Digital Intake Done Right: What Actually Improves the Patient Experience
February 1, 2026 · Formisoft Team
From the team at Formisoft, the HIPAA-ready platform for patient intake, scheduling, and payments. Learn more →
Switching from paper to digital intake forms should be a clear win. Less handwriting to decipher, less data entry for staff, less time in the waiting room. But "digital" alone doesn't guarantee a better experience. Plenty of practices have gone digital and just moved the frustration from a clipboard to a tablet.
The difference between digital intake that works and digital intake that doesn't comes down to a few specific decisions.
Pre-visit vs. waiting room
The biggest patient experience gain from digital intake isn't the form itself -- it's when the patient fills it out. Moving intake to before the visit changes everything.
Send a magic-link email a day or two before the appointment. The patient completes forms at home, at their own pace, with their insurance card in hand and their medication bottles in front of them. They show up to the office with everything already submitted.
Compare that to handing them a tablet in the waiting room. They're still doing paperwork. They're still delayed. The only difference is the medium.
Pre-visit intake also gives staff time to review submissions before the patient arrives. Missing information can be flagged and addressed proactively instead of discovered mid-visit.
Don't replicate paper -- improve on it
A common mistake: taking a paper form, reproducing it exactly as a digital form, and calling it an upgrade. Paper forms have limitations that digital doesn't share. Take advantage of that.
Conditional logic means patients only see questions relevant to them. No allergies? Skip the allergy details section entirely. New patient? Full history. Returning patient? Just updates since last visit.
Structured field types replace free-text boxes with purpose-built inputs. Instead of a blank line for "list your medications," use a medication field that captures name, dosage, and frequency in a structured format. Better data in, less cleanup needed.
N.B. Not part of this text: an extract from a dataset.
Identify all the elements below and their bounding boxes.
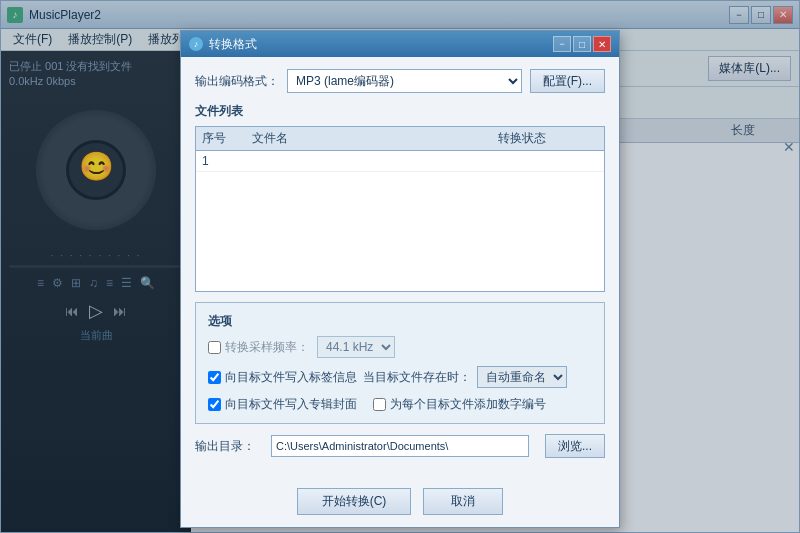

Validation catches errors in real time. A policy number that's too short, a missing required field, a phone number with letters in it -- these get flagged immediately instead of discovered when staff tries to process the form.
Make it work on phones
The majority of patients will complete pre-visit intake on their phones. If your forms require pinch-zooming, have tiny tap targets, or display poorly on small screens, you've created a worse experience than paper.
Mobile-first design, touch-friendly controls, and single-column layouts aren't optional anymore. Test your forms on an actual phone before sending them to patients.
Reduce the "where's my insurance card" problem
Insurance information is where digital intake stalls most often. Patients don't have their policy numbers memorized, and if they can't save their progress, they abandon the form.
Two features solve this: photo upload (snap a picture of the insurance card) and draft auto-save (pause the form, find the card, come back). Both dramatically reduce drop-offs at the insurance section.
Connect forms to patient records
Digital intake generates data. What happens to that data matters as much as how it's collected. If staff has to manually transfer information from a form submission into your practice management system, you've just moved the data entry from patients to staff.
Webhooks that push submission data to your systems automatically, or CSV exports for batch processing, close the loop. Patient management features that link submissions to patient records mean returning patients don't start from scratch.
Measure and improve
The advantage of digital over paper is that digital is measurable. You can see completion rates, identify where patients drop off, and understand which fields cause problems.
Use that data. If 30% of patients abandon at the consent section, something's wrong with that section. If mobile completion rates lag behind desktop, your mobile experience needs work. Analytics turn intake from a static process into one you can continuously optimize.
What to actually look for in an intake platform
Skip the feature comparison spreadsheets. Focus on these questions:
- Can patients complete forms before the visit? (magic-link emails, shareable links)
- Does it work well on phones? (test it yourself)
- Can patients save progress and come back? (draft auto-save)
- Does it support conditional logic? (so patients only answer relevant questions)
- Can data flow into your systems automatically? (webhooks, exports)
- Is it HIPAA-compliant? (encryption, BAA, US-hosted)
Everything else is secondary.
The goal isn't digital. The goal is better.
Digital intake is a means, not an end. The patient experience improves when intake is faster, less confusing, more respectful of patients' time, and produces cleaner data for your team. Whether that happens on a screen or on paper is beside the point -- though in practice, doing it well almost always means doing it digitally.